**Exercise:** Lines with "Üniversitesi" in the records below: say how many there are, and add nothing.

**Task inputs:**
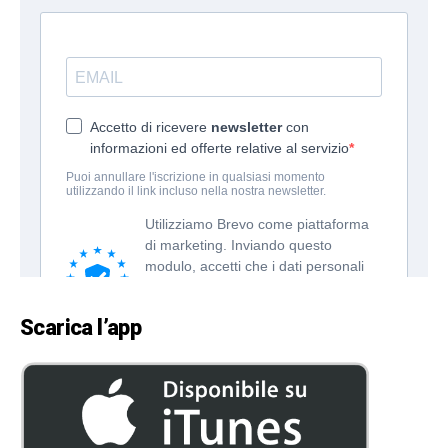
Scarica l’app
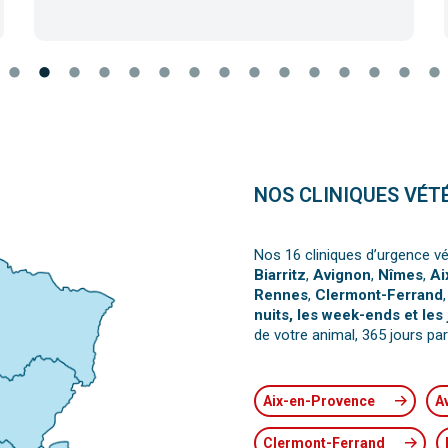
NOS CLINIQUES VÉT
Nos 16 cliniques d’urgence vé
Biarritz
,
Avignon
,
Nîmes
,
Ai
Rennes
,
Clermont-Ferrand
nuits, les week-ends et les 
de votre animal, 365 jours par
Aix-en-Provence
A
Clermont-Ferrand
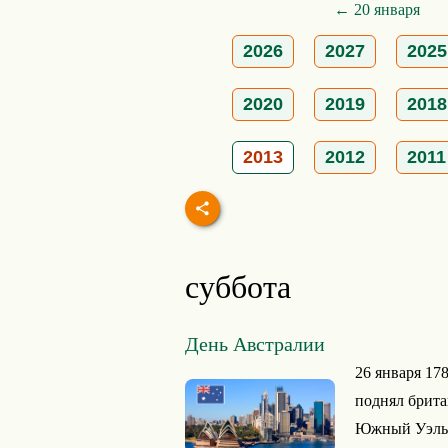
← 20 января
2026
2027
2025
2020
2019
2018
2013
2012
2011
суббота
День Австралии
26 января 17
поднял брита
Южный Уэльс.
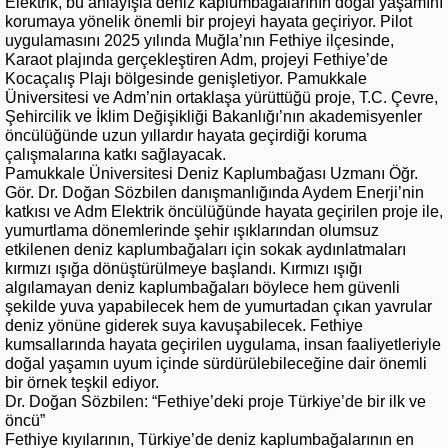
Elektrik, bu anlayışla deniz kaplumbağalarının doğal yaşamını
korumaya yönelik önemli bir projeyi hayata geçiriyor. Pilot
uygulamasını 2025 yılında Muğla’nın Fethiye ilçesinde,
Karaot plajında gerçekleştiren Adm, projeyi Fethiye’de
Kocaçalış Plajı bölgesinde genişletiyor. Pamukkale
Üniversitesi ve Adm’nin ortaklaşa yürüttüğü proje, T.C. Çevre,
Şehircilik ve İklim Değişikliği Bakanlığı’nın akademisyenler
öncülüğünde uzun yıllardır hayata geçirdiği koruma
çalışmalarına katkı sağlayacak.
Pamukkale Üniversitesi Deniz Kaplumbağası Uzmanı Öğr.
Gör. Dr. Doğan Sözbilen danışmanlığında Aydem Enerji’nin
katkısı ve Adm Elektrik öncülüğünde hayata geçirilen proje ile,
yumurtlama dönemlerinde şehir ışıklarından olumsuz
etkilenen deniz kaplumbağaları için sokak aydınlatmaları
kırmızı ışığa dönüştürülmeye başlandı. Kırmızı ışığı
algılamayan deniz kaplumbağaları böylece hem güvenli
şekilde yuva yapabilecek hem de yumurtadan çıkan yavrular
deniz yönüne giderek suya kavuşabilecek. Fethiye
kumsallarında hayata geçirilen uygulama, insan faaliyetleriyle
doğal yaşamın uyum içinde sürdürülebileceğine dair önemli
bir örnek teşkil ediyor.
Dr. Doğan Sözbilen: “Fethiye’deki proje Türkiye’de bir ilk ve
öncü”
Fethiye kıyılarının, Türkiye’de deniz kaplumbağalarının en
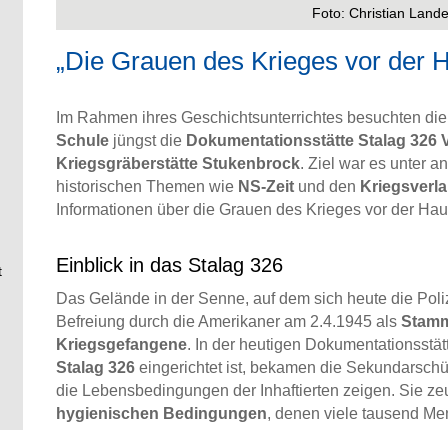
Foto: Christian Lande
„Die Grauen des Krieges vor der H
Im Rahmen ihres Geschichtsunterrichtes besuchten die
Schule
jüngst die
Dokumentationsstätte Stalag 326 
Kriegsgräberstätte Stukenbrock
. Ziel war es unter 
historischen Themen wie
NS-Zeit
und den
Kriegsverl
Informationen über die Grauen des Krieges vor der Haus
Einblick in das Stalag 326
t
Das Gelände in der Senne, auf dem sich heute die Poliz
Befreiung durch die Amerikaner am 2.4.1945 als
Stamm
Kriegsgefangene
. In der heutigen Dokumentationsstä
Stalag 326
eingerichtet ist, bekamen die Sekundarschül
die Lebensbedingungen der Inhaftierten zeigen. Sie z
hygienischen Bedingungen
, denen viele tausend Me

**Exercise result:** 2